Prompt - Each line of the data that mentions the string "entries" needs to be identified and copied.

Items listed in a dataset:
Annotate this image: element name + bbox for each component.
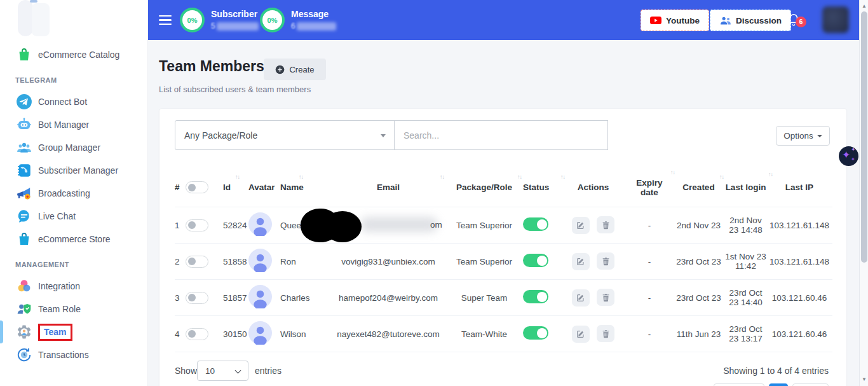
expiry-date: - [627, 257, 672, 266]
pagination: Previous 1 Next [714, 383, 829, 386]
sidebar-item-live-chat[interactable]: Live Chat [0, 205, 147, 228]
sidebar-item-team-role[interactable]: Team Role [0, 298, 147, 321]
showing-entries-text: Showing 1 to 4 of 4 entries [723, 366, 829, 376]
delete-button[interactable] [597, 216, 614, 233]
sidebar-item-connect-bot[interactable]: Connect Bot [0, 90, 147, 113]
notification-bell[interactable]: 6 [787, 12, 806, 30]
options-button[interactable]: Options [776, 126, 830, 146]
member-email: hamepof204@weirby.com [331, 293, 445, 303]
last-login: 23rd Oct 23 13:17 [725, 324, 766, 343]
status-toggle[interactable] [523, 290, 548, 303]
status-toggle[interactable] [523, 254, 548, 267]
sidebar-section-telegram: TELEGRAM [0, 76, 147, 84]
scrollbar-thumb[interactable] [861, 11, 867, 263]
subscriber-stat-value: 5 [211, 22, 215, 31]
row-number: 4 [175, 329, 180, 339]
top-header-bar: 0% Subscriber 5 0% Message 6 Youtube Dis… [148, 0, 868, 40]
row-number: 2 [175, 257, 180, 266]
member-package: Team Superior [445, 221, 523, 230]
last-ip: 103.121.61.148 [766, 257, 832, 266]
message-stat-label: Message [291, 6, 336, 19]
sort-icon[interactable]: ↑↓ [440, 174, 444, 180]
member-package: Team-White [445, 329, 523, 339]
sidebar-item-group-manager[interactable]: Group Manager [0, 136, 147, 159]
sidebar-item-ecommerce-catalog[interactable]: eCommerce Catalog [0, 43, 147, 66]
select-all-toggle[interactable] [186, 181, 208, 193]
pagination-next-button[interactable]: Next [792, 383, 829, 386]
sidebar-item-bot-manager[interactable]: Bot Manager [0, 113, 147, 136]
vertical-scrollbar[interactable]: ▲ ▼ [859, 0, 868, 386]
notification-count-badge: 6 [796, 17, 806, 27]
integration-circles-icon [15, 277, 33, 295]
sort-icon[interactable]: ↑↓ [670, 169, 675, 176]
message-stat-value: 6 [291, 22, 295, 31]
shopping-bag-blue-icon [15, 230, 33, 248]
member-avatar-icon [248, 228, 272, 238]
delete-button[interactable] [597, 252, 614, 270]
edit-button[interactable] [572, 326, 590, 343]
scroll-up-arrow-icon[interactable]: ▲ [860, 1, 868, 11]
sort-icon[interactable]: ↑↓ [299, 174, 303, 180]
sidebar-item-broadcasting[interactable]: Broadcasting [0, 182, 147, 205]
row-select-toggle[interactable] [186, 292, 208, 304]
sort-icon[interactable]: ↑↓ [235, 174, 240, 180]
edit-button[interactable] [572, 217, 590, 234]
pagination-previous-button[interactable]: Previous [714, 383, 765, 386]
sort-icon[interactable]: ↑↓ [560, 174, 565, 180]
page-subtitle: List of subscribed users & team members [159, 85, 311, 94]
subscriber-progress-ring: 0% [180, 8, 205, 32]
column-header: Id [223, 183, 231, 192]
create-button[interactable]: Create [264, 59, 326, 80]
delete-button[interactable] [597, 289, 614, 306]
sidebar-item-subscriber-manager[interactable]: Subscriber Manager [0, 159, 147, 182]
sidebar-item-integration[interactable]: Integration [0, 275, 147, 298]
sort-icon[interactable]: ↑↓ [517, 174, 522, 180]
status-toggle[interactable] [523, 217, 548, 231]
column-header: Status [523, 183, 549, 192]
package-role-select[interactable]: Any Package/Role [175, 120, 395, 150]
sort-icon[interactable]: ↑↓ [719, 174, 724, 180]
gear-person-icon [15, 323, 33, 341]
sidebar-item-label: eCommerce Store [38, 234, 111, 244]
status-toggle[interactable] [523, 326, 548, 340]
robot-icon [15, 116, 33, 134]
youtube-button-label: Youtube [666, 16, 700, 25]
row-select-toggle[interactable] [186, 256, 208, 268]
sidebar: eCommerce Catalog TELEGRAM Connect Bot B… [0, 0, 148, 386]
column-header: Avatar [248, 183, 275, 192]
ai-assistant-fab[interactable]: ✦ ✦ ✦ [839, 146, 858, 166]
main-content: Team Members Create List of subscribed u… [148, 40, 868, 386]
blurred-email [360, 217, 438, 232]
sidebar-item-ecommerce-store[interactable]: eCommerce Store [0, 228, 147, 251]
sidebar-item-label: Integration [38, 281, 80, 291]
chevron-down-icon [235, 368, 241, 374]
column-header: Last login [726, 183, 766, 192]
pagination-page-1-button[interactable]: 1 [769, 383, 788, 386]
row-select-toggle[interactable] [186, 219, 208, 231]
hamburger-menu-icon[interactable] [159, 15, 172, 25]
sidebar-item-team[interactable]: Team [0, 321, 147, 343]
page-size-select[interactable]: 10 [197, 361, 248, 381]
edit-button[interactable] [572, 289, 590, 307]
table-row: 3 51857 Charles hamepof204@weirby.com Su… [175, 280, 832, 316]
delete-button[interactable] [597, 325, 614, 342]
search-input[interactable] [394, 120, 608, 150]
user-avatar[interactable] [822, 6, 849, 33]
logo-ghost-shape [32, 3, 50, 36]
column-header: Package/Role [456, 183, 512, 192]
sparkle-icon: ✦ [851, 156, 855, 162]
scroll-down-arrow-icon[interactable]: ▼ [860, 375, 868, 385]
sort-icon[interactable]: ↑↓ [768, 171, 773, 177]
youtube-button[interactable]: Youtube [641, 10, 709, 31]
created-date: 23rd Oct 23 [672, 293, 725, 303]
edit-button[interactable] [572, 253, 590, 270]
discussion-button[interactable]: Discussion [710, 10, 791, 31]
expiry-date: - [627, 329, 672, 339]
shopping-bag-green-icon [15, 46, 33, 64]
entries-label: entries [255, 366, 281, 376]
row-select-toggle[interactable] [186, 328, 208, 340]
sidebar-section-management: MANAGEMENT [0, 261, 147, 268]
expiry-date: - [627, 293, 672, 303]
sidebar-item-transactions[interactable]: Transactions [0, 343, 147, 366]
member-avatar-icon [248, 265, 272, 274]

Task solution -
showing-entries-text: Showing 1 to 4 of 4 entries [723, 366, 829, 376]
entries-label: entries [255, 366, 281, 376]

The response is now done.